Our work firstly demonstrated the close association of TLR4 levels on PBMCs with the occurrence of dreaded complications and poor clinical outcome in aSAH patients, and primarily proved its predictive value, which further illustrated the importance of TLR4 mediated inflammation in the pathophysiology of aSAH, as proved in animal experiments.[6,19–21,24,26–30)] However, it should be noted that in current study the diagnosis of CVS was based on TCD evaluations and not on digital subtraction angiography. Although the observed incidence of dCVS was within the known ranges,[31)] we might have missed some patients with CVS since the sensitivity of TCD in detecting angiographic CVS in not 100%.[32,33)] Furthermore, among patients enrolled in this study, 18 patients were evaluated as Hunt-Hess grades I–III on admission, and 12 patients with Hunt-Hess grades IV–V, and DCI occurred in 14 patients; the relatively high incidence of DCI in this study might be caused by the fact that the ratio of patients with Hunt-Hess grades IV–V was too high. And also, there were 6 patients among 12 who had suffered from DCI without spasm; we thought that the high incidence of DCI without spasm might be caused by hemodynamic change after clipping surgery which might unstabilize the vascular plaque and make it come off. Finally, this is a single-center study with limited number of subjects. Large-sampling and multi-centered study should be performed in the future in order to confirm our results and conclusions.

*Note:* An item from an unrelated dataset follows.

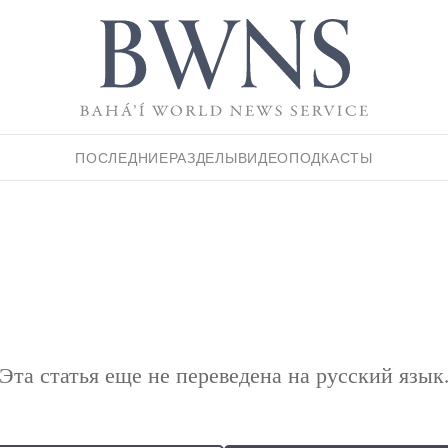
ПОСЛЕДНИЕ
РАЗДЕЛЫ
ВИДЕО
ПОДКАСТЫ
Эта статья еще не переведена на русский язык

In conclusion, this is the first report of the temporal dynamics of TLR4 levels on PBMCs and its relationship with CVS, DCI, and poor clinical outcome. TLR4 levels on PBMCs showed an initial acute increase after ictus and continuous decline to the baseline values in patients with aSAH. Admission TLR4 level on PBMCs is associated with CVS, DCI, and poor clinical outcome, and can be used as an independent predictor for their occurrence. However, at present, no data were obtained to determine whether elevation of TLR4 expression on blood monocytes reflected the TLR4 expression status in the brain. Whether elevation of TLR4 expression on monocytes was the cause of dCVS and DCI or just the result of initial brain damage was also unknown. To answer these questions further investigations should be performed in the future.